_Task description_.
Work out the number of lines with the word "From" in the material below, then reply with that number only.

_The input_.

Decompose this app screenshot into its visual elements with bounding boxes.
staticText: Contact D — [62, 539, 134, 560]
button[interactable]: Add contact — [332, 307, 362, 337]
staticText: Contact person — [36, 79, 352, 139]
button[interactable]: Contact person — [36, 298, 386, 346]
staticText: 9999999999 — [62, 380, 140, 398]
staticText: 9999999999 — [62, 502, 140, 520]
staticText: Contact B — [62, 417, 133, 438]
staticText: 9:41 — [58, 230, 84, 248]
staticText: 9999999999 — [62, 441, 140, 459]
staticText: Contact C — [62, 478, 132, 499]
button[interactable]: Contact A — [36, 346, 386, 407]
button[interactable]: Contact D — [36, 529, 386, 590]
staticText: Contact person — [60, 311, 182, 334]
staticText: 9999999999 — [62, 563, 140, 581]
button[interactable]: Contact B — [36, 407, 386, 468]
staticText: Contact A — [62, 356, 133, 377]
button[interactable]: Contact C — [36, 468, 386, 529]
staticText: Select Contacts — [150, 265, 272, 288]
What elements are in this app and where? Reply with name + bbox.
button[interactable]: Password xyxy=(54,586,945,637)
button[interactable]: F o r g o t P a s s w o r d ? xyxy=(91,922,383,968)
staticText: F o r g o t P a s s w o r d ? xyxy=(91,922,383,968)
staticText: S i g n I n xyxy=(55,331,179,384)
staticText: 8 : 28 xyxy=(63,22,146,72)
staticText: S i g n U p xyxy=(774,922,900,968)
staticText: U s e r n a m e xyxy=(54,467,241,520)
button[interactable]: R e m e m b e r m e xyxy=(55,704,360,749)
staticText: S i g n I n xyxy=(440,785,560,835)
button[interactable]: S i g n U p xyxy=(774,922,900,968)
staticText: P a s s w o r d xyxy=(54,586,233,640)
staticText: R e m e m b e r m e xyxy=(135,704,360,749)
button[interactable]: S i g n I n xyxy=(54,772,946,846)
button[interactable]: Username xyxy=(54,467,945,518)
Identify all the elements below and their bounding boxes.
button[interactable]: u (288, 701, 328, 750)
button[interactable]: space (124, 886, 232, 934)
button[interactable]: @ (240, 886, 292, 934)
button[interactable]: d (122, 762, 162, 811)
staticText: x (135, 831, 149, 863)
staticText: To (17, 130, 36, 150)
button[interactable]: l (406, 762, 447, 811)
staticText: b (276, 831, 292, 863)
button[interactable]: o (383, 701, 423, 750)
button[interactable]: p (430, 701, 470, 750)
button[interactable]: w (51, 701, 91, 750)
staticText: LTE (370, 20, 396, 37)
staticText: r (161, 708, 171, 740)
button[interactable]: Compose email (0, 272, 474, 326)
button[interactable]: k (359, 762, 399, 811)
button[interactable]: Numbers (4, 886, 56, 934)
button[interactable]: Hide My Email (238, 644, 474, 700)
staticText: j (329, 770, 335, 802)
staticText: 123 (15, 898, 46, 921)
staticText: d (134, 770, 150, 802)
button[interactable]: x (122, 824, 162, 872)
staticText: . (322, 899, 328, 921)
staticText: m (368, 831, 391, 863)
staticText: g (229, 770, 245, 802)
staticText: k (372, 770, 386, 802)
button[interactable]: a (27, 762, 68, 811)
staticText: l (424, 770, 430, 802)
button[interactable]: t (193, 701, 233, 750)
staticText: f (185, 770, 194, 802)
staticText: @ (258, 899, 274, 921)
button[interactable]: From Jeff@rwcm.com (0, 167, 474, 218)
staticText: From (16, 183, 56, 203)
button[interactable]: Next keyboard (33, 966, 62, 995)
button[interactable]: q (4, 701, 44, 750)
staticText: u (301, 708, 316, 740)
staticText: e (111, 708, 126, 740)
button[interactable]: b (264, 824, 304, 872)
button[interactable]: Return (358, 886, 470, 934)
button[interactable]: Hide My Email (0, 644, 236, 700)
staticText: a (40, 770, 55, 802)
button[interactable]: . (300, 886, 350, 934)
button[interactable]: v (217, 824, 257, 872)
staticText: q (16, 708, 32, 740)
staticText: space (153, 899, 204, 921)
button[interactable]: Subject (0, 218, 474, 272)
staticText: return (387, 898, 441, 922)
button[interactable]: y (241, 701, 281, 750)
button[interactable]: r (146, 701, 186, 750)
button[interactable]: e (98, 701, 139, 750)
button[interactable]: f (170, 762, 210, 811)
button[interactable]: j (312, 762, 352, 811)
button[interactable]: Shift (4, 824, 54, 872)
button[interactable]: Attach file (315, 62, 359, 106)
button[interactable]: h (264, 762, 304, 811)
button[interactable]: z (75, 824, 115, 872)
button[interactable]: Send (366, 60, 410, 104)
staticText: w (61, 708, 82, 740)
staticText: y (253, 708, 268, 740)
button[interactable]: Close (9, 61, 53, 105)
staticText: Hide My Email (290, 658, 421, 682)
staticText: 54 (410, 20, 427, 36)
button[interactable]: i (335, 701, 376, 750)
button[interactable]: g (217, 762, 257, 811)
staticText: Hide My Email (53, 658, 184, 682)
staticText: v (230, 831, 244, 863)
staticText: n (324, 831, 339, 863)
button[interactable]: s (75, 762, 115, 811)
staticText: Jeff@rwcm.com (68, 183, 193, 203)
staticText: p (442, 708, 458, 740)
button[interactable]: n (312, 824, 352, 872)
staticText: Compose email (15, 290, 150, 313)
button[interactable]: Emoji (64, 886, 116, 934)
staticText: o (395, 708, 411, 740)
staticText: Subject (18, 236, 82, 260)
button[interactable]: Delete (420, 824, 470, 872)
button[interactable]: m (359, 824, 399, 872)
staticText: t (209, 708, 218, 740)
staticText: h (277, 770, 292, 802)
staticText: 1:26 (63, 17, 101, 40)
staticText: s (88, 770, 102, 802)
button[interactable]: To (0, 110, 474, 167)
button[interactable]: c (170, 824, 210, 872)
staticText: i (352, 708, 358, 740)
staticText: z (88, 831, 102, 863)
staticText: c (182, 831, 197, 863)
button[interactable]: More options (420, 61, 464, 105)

_Response to this exercise_.
2